→ **ACTIVITY**:
Return the entries verbatim and drop every picture.

-- Opening Marker --

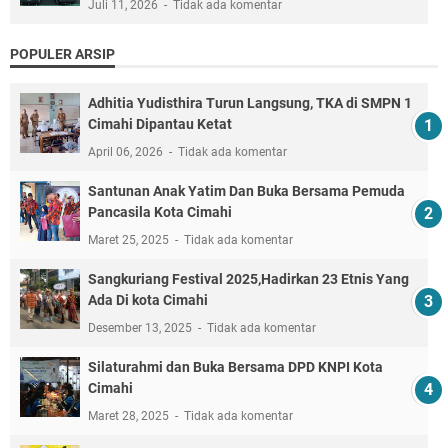
Juli 11, 2026
Tidak ada komentar
POPULER ARSIP
Adhitia Yudisthira Turun Langsung, TKA di SMPN 1
Cimahi Dipantau Ketat
April 06, 2026
Tidak ada komentar
Santunan Anak Yatim Dan Buka Bersama Pemuda
Pancasila Kota Cimahi
Maret 25, 2025
Tidak ada komentar
Sangkuriang Festival 2025,Hadirkan 23 Etnis Yang
Ada Di kota Cimahi
Desember 13, 2025
Tidak ada komentar
Silaturahmi dan Buka Bersama DPD KNPI Kota
Cimahi
Maret 28, 2025
Tidak ada komentar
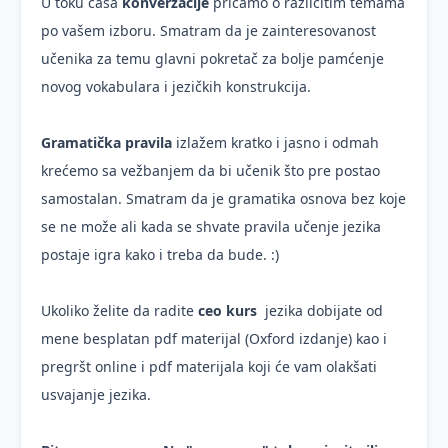
U toku časa
konverzacije
pričamo o različitim temama
po vašem izboru. Smatram da je zainteresovanost
učenika za temu glavni pokretač za bolje pamćenje
novog vokabulara i jezičkih konstrukcija.
Gramatička pravila
izlažem kratko i jasno i odmah
krećemo sa vežbanjem da bi učenik što pre postao
samostalan. Smatram da je gramatika osnova bez koje
se ne može ali kada se shvate pravila učenje jezika
postaje igra kako i treba da bude. :)
Ukoliko želite da radite
ceo kurs
jezika dobijate od
mene besplatan pdf materijal (Oxford izdanje) kao i
pregršt online i pdf materijala koji će vam olakšati
usvajanje jezika.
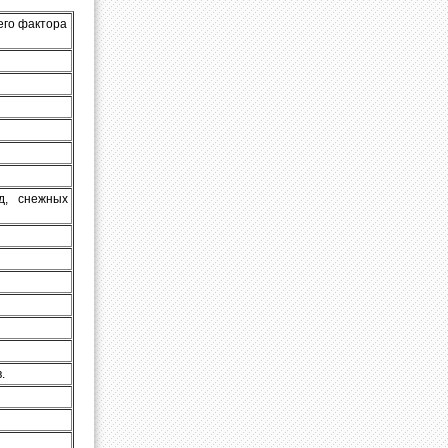
его фактора
д, снежных
.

-- Closing Marker --

→ **EXPECTED ANSWER**:
Juli 11, 2026
Tidak ada komentar
POPULER ARSIP
Adhitia Yudisthira Turun Langsung, TKA di SMPN 1
Cimahi Dipantau Ketat
April 06, 2026
Tidak ada komentar
Santunan Anak Yatim Dan Buka Bersama Pemuda
Pancasila Kota Cimahi
Maret 25, 2025
Tidak ada komentar
Sangkuriang Festival 2025,Hadirkan 23 Etnis Yang
Ada Di kota Cimahi
Desember 13, 2025
Tidak ada komentar
Silaturahmi dan Buka Bersama DPD KNPI Kota
Cimahi
Maret 28, 2025
Tidak ada komentar
U toku časa
konverzacije
pričamo o različitim temama
po vašem izboru. Smatram da je zainteresovanost
učenika za temu glavni pokretač za bolje pamćenje
novog vokabulara i jezičkih konstrukcija.
Gramatička pravila
izlažem kratko i jasno i odmah
krećemo sa vežbanjem da bi učenik što pre postao
samostalan. Smatram da je gramatika osnova bez koje
se ne može ali kada se shvate pravila učenje jezika
postaje igra kako i treba da bude. :)
Ukoliko želite da radite
ceo kurs
jezika dobijate od
mene besplatan pdf materijal (Oxford izdanje) kao i
pregršt online i pdf materijala koji će vam olakšati
usvajanje jezika.
его фактора
д, снежных
.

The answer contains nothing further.